MULHOLLAND DRIVE de David Lynch (États-unis, France, 2001)
L’histoire : A Hollywood, durant la nuit, Rita, une jeune femme, devient amnésique suite à un accident de voiture sur la route de Mulholland Drive. Elle fait la rencontre de Betty Elms, une actrice en devenir qui vient juste de débarquer à Los Angeles. Aidée par celle-ci, Rita tente de retrouver la mémoire ainsi que son identité.
Une mécanique complexe
Œuvre formée de signes, illuminant et assombrissant par intermittences la frontière poreuse entre rêve et réalité, Mulholland Drive est une expérience sensationnelle et érotique d’un genre épuré. Même si la très belle scène unissant les désirs de Rita et de Betty vaut comme point d’orgue sensuel, elle est rétrospectivement un essentiel point de convergence ultime entre les deux mondes (les deux vies d’une même femme). Le film est fantastique, dans le genre et dans le style. Comme assommé par un lourd sommeil, le film prend un temps parfois déstabilisant à élucider des détails a priori anodins (scène du jeune homme racontant son rêve affreux et tombant d’effroi à la vue d’un monstre étrange), mais c’est là toute la science de Lynch, formaliste exceptionnel, qui construit un délire onirique s’accélérant vers un dénouement des plus surprenants. 

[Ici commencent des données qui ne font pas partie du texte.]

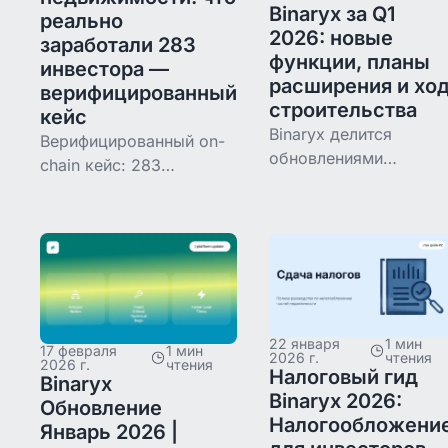
Binaryx за Q1
реально
2026: новые
заработали 283
функции, планы
инвестора —
расширения и хо
верифицированный
строительства
кейс
Binaryx делится
Верифицированный on-
обновлениями
chain кейс: 283
платформы за Q1
инвестора вложили
2026: новый продукт
$385 000 в Mountain
Ecosystem,
Retreat Villa в
расширение в
Черногории через ERC-
Черногорию,
20 смарт-контракт и за
упрощённая стратегия
15 месяцев получили
выхода, сроки
обратно ~$431 550.
22 января
1 мин
строительства и
17 февраля
1 мин
2026 г.
чтения
2026 г.
чтения
изменения в
Налоговый гид
Binaryx
управляющих
Binaryx 2026:
Обновление
Налогообложени
Январь 2026 |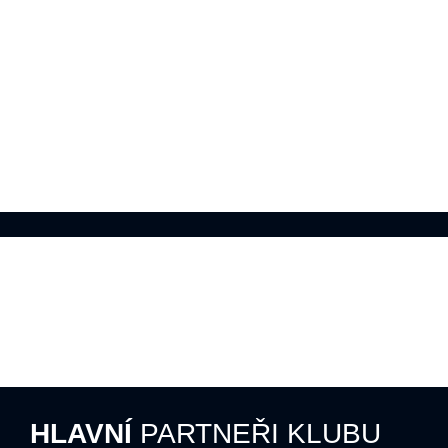
HLAVNÍ
PARTNEŘI KLUBU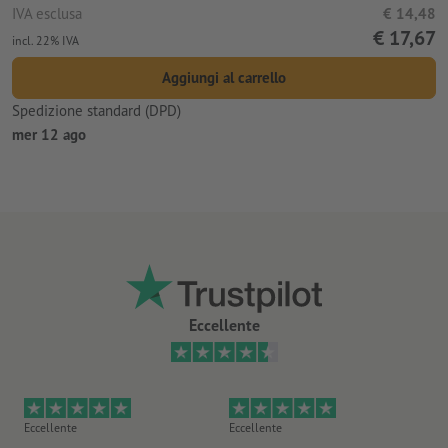
IVA esclusa
€ 14,48
€ 17,67
incl. 22% IVA
Aggiungi al carrello
Spedizione standard (DPD)
mer 12 ago
Eccellente
Eccellente
Eccellente
Ec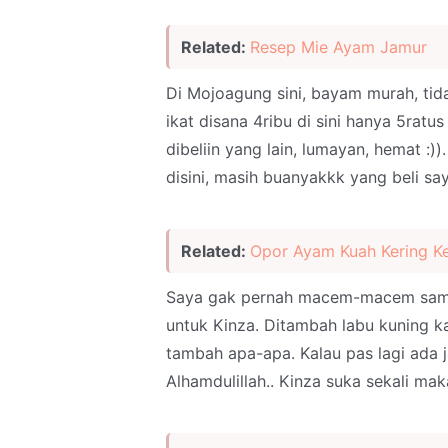
Related:
Resep Mie Ayam Jamur
Di Mojoagung sini, bayam murah, tida
ikat disana 4ribu di sini hanya 5ratu
dibeliin yang lain, lumayan, hemat :)
disini, masih buanyakkk yang beli sa
Related:
Opor Ayam Kuah Kering K
Saya gak pernah macem-macem sama 
untuk Kinza. Ditambah labu kuning
tambah apa-apa. Kalau pas lagi ada j
Alhamdulillah.. Kinza suka sekali mak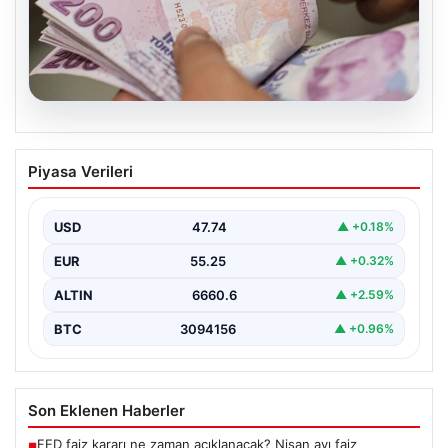
07.08.2026
Bayram ikramiyeleri ne zaman yatacak?
Piyasa Verileri
2026 Kurban Bayramı emekli ikramiye
ödemeleri
USD
47.74
▲ +0.18%
EUR
55.25
▲ +0.32%
ALTIN
6660.6
▲ +2.59%
BTC
3094156
▲ +0.96%
Son Eklenen Haberler
FED faiz kararı ne zaman açıklanacak? Nisan ayı faiz
■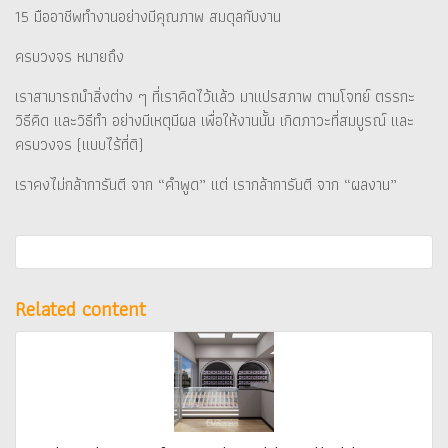
15 มืออาชีพทำงานอย่างมีคุณภาพ สมดุลกับงาน
ครบวงจร หมายถึง
เราสามารถนำสิ่งต่าง ๆ ที่เราคิดไว้แล้ว มาแปรสภาพ ตามโจทย์ ตรรกะ
วิธีคิด และวิธีทำ อย่างมีเหตุมีผล เพื่อให้งานนั้น เกิดภาวะที่สมบูรณ์ และ
ครบวงจร (แบบไร้ที่ติ)
เราคงไม่กล้าการันตี จาก “คำพูด” แต่ เรากล้าการันตี จาก “ผลงาน”
Related content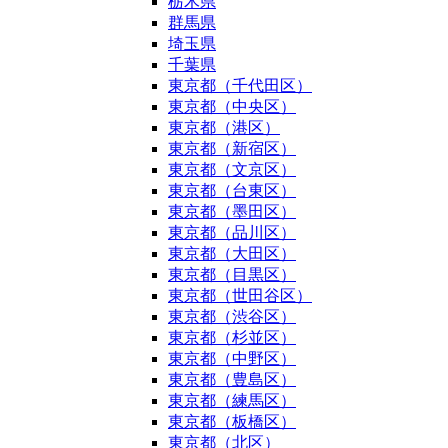
栃木県
群馬県
埼玉県
千葉県
東京都（千代田区）
東京都（中央区）
東京都（港区）
東京都（新宿区）
東京都（文京区）
東京都（台東区）
東京都（墨田区）
東京都（品川区）
東京都（大田区）
東京都（目黒区）
東京都（世田谷区）
東京都（渋谷区）
東京都（杉並区）
東京都（中野区）
東京都（豊島区）
東京都（練馬区）
東京都（板橋区）
東京都（北区）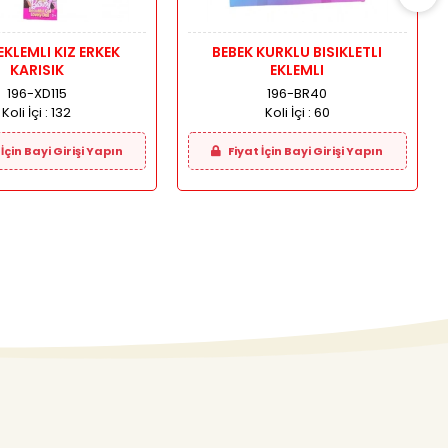
EKLEMLI KIZ ERKEK
BEBEK KURKLU BISIKLETLI
KARISIK
EKLEMLI
196-XD115
196-BR40
Koli İçi :
132
Koli İçi :
60
İçin Bayi Girişi Yapın
Fiyat İçin Bayi Girişi Yapın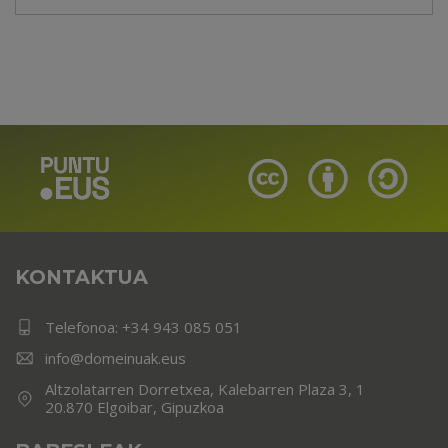
KONTAKTUA
Telefonoa:
+34 943 085 051
info@domeinuak.eus
Altzolatarren Dorretxea, Kalebarren Plaza 3, 1
20.870 Elgoibar, Gipuzkoa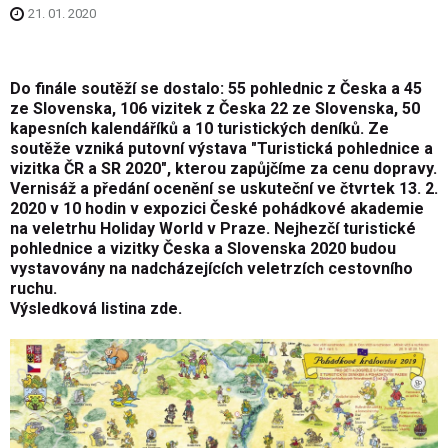
21. 01. 2020
Do finále soutěží se dostalo: 55 pohlednic z Česka a 45
ze Slovenska, 106 vizitek z Česka 22 ze Slovenska, 50
kapesních kalendáříků a 10 turistických deníků. Ze
soutěže vzniká putovní výstava "Turistická pohlednice a
vizitka ČR a SR 2020", kterou zapůjčíme za cenu dopravy.
Vernisáž a předání ocenění se uskuteční ve čtvrtek 13. 2.
2020 v 10 hodin v expozici České pohádkové akademie
na veletrhu Holiday World v Praze. Nejhezčí turistické
pohlednice a vizitky Česka a Slovenska 2020 budou
vystavovány na nadcházejících veletrzích cestovního
ruchu.
Výsledková listina zde.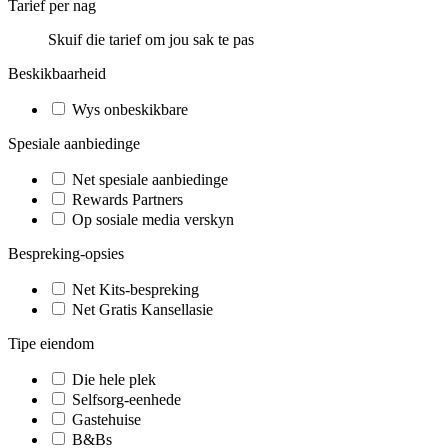
Tarief per nag
Skuif die tarief om jou sak te pas
Beskikbaarheid
Wys onbeskikbare
Spesiale aanbiedinge
Net spesiale aanbiedinge
Rewards Partners
Op sosiale media verskyn
Bespreking-opsies
Net Kits-bespreking
Net Gratis Kansellasie
Tipe eiendom
Die hele plek
Selfsorg-eenhede
Gastehuise
B&Bs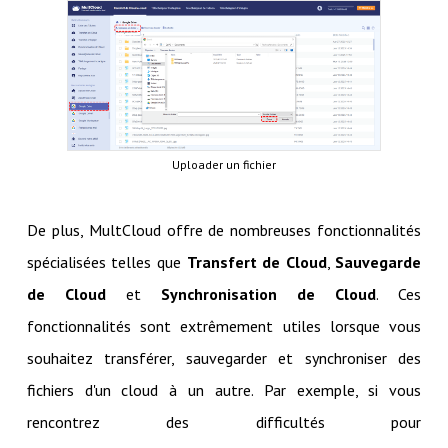
Uploader un fichier
De plus, MultCloud offre de nombreuses fonctionnalités
spécialisées telles que
Transfert de Cloud
,
Sauvegarde
de Cloud
et
Synchronisation de Cloud
. Ces
fonctionnalités sont extrêmement utiles lorsque vous
souhaitez transférer, sauvegarder et synchroniser des
fichiers d'un cloud à un autre. Par exemple, si vous
rencontrez des difficultés pour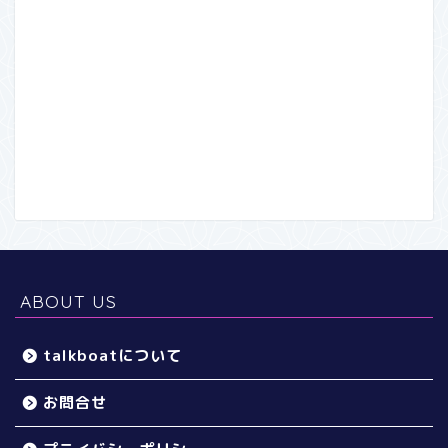
ABOUT US
talkboatについて
お問合せ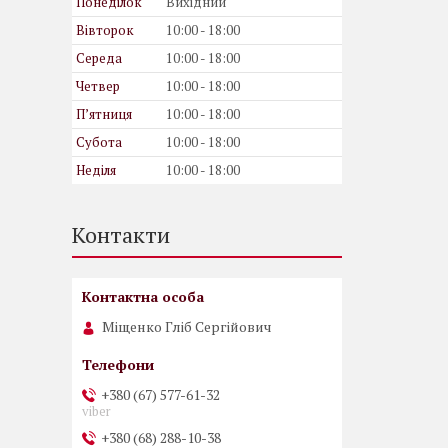
Понеділок
Вихідний
Вівторок
10:00
18:00
Середа
10:00
18:00
Четвер
10:00
18:00
Пʼятниця
10:00
18:00
Субота
10:00
18:00
Неділя
10:00
18:00
Контакти
Міщенко Гліб Сергійович
+380 (67) 577-61-32
viber
+380 (68) 288-10-38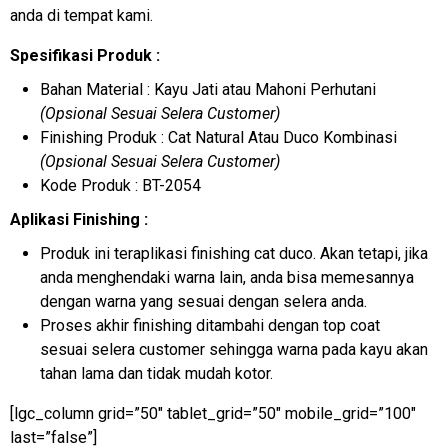
anda di tempat kami.
Spesifikasi Produk :
Bahan Material : Kayu Jati atau Mahoni Perhutani
(Opsional Sesuai Selera Customer)
Finishing Produk : Cat Natural Atau Duco Kombinasi
(Opsional Sesuai Selera Customer)
Kode Produk : BT-2054
Aplikasi Finishing :
Produk ini teraplikasi finishing cat duco. Akan tetapi, jika
anda menghendaki warna lain, anda bisa memesannya
dengan warna yang sesuai dengan selera anda.
Proses akhir finishing ditambahi dengan top coat
sesuai selera customer sehingga warna pada kayu akan
tahan lama dan tidak mudah kotor.
[lgc_column grid=”50″ tablet_grid=”50″ mobile_grid=”100″
last=”false”]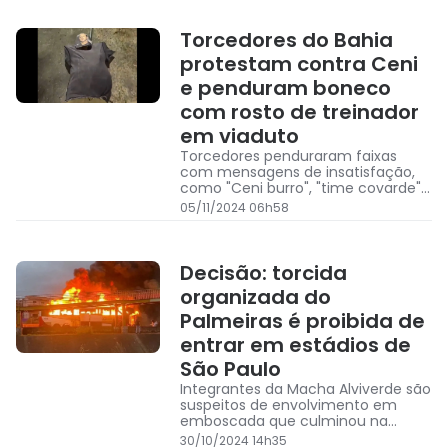
Torcedores do Bahia
protestam contra Ceni
e penduram boneco
com rosto de treinador
em viaduto
Torcedores penduraram faixas
com mensagens de insatisfação,
como "Ceni burro", "time covarde"
e "acabou a paz
05/11/2024 06h58
Decisão: torcida
organizada do
Palmeiras é proibida de
entrar em estádios de
São Paulo
Integrantes da Macha Alviverde são
suspeitos de envolvimento em
emboscada que culminou na
morte de torcedor cruzeirense no
30/10/2024 14h35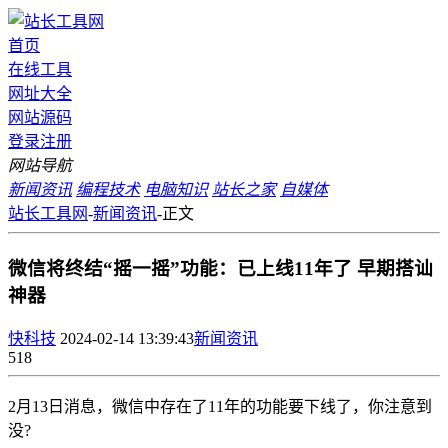
首页
在线工具
网址大全
网站源码
登录
注册
网站导航
新闻资讯
编程技术
电脑知识
站长之家
自媒体
站长工具网
-
新闻资讯
-
正文
微信将终结“摇一摇”功能：已上线11年了 早期搭讪
神器
快科技
2024-02-14 13:39:43
新闻资讯
518
2月13日消息，微信中存在了11年的功能要下线了，你注意到
没?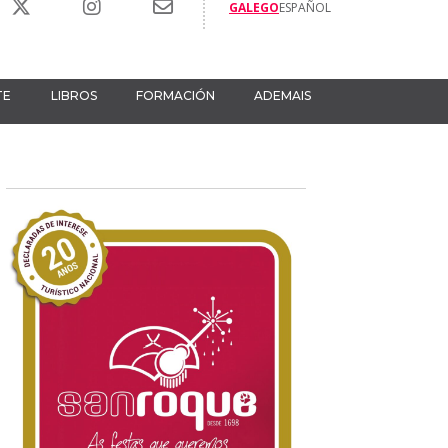
GALEGO
ESPAÑOL
TE
LIBROS
FORMACIÓN
ADEMAIS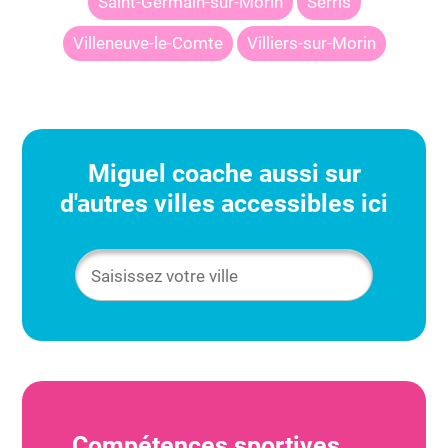
Saint-Germain-sur-Morin
Serris
Villeneuve-le-Comte
Villiers-sur-Morin
Miguel
coache aussi sur
d'autres villes accessibles ici
Compétences sportives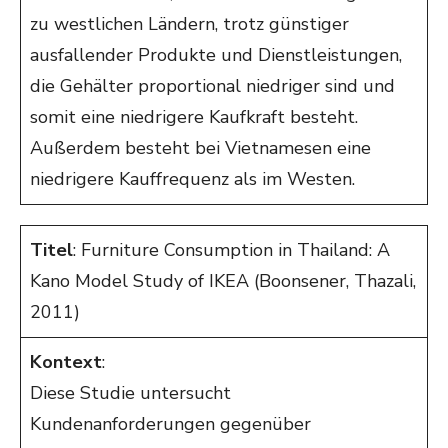
zu westlichen Ländern, trotz günstiger
ausfallender Produkte und Dienstleistungen,
die Gehälter proportional niedriger sind und
somit eine niedrigere Kaufkraft besteht.
Außerdem besteht bei Vietnamesen eine
niedrigere Kauffrequenz als im Westen.
Titel
: Furniture Consumption in Thailand: A
Kano Model Study of IKEA (Boonsener, Thazali,
2011)
Kontext
:
Diese Studie untersucht
Kundenanforderungen gegenüber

De sorte qu'à aucun moment, le film ne se joue que par rapport à sa propre fin. Le spectateur se perd dans un labyrinthe psychologique des plus incompréhensibles, mais le réalisateur, par une attention particulière aux objets, devenant toujours des signes signifiants, joue sur le sens, trouble les choix manichéens, et ébranle la logique, amenant l’ensemble à ne pas se reposer sur une fin en forme de résolution. D’ailleurs, Lynch n’éclaire pas tout, laissant subsister des zones évidentes d’ombres, non pas par complaisance, mais par volonté de montrer que tout n’est pas expliqué ou explicable, surtout dans la fiction. C’est là la force de ce film qui, parfois répulsif, attache le spectateur à l’exercice d’autoréflexion dans un cheminement laborieux vers une approche de fragile limite entre le monde du vrai et du réel et celui, non pas faux et irréel, mais tout aussi exact, de l’abstraction.
Au-delà de la simple sensation fulgurante, Lynch saisit par une ambiance tantôt délétère, tantôt illuminée et illusionnée, les mécanismes du rêve, pour le transformer en cauchemar critique : le désir naïf de l’héroïne se gâche dans une atmosphère hollywoodiennes pourrie de manière sous-jacente (scènes avec le réalisateur). Le rêve américain de Lynch se lit à travers le prisme de toute son œuvre, comme sur une route fuyante, Mulholland Drive, empli de songes encore légers mais pleins de fantasmes rongés.
Mickaël Robert-Gonçalves.
* Prix de la mise en scène au Festival de Cannes 2001.
* Nomination aux Oscars 2002 : meilleur réalisateur (David Lynch).
* César du meilleur film étranger en 2002.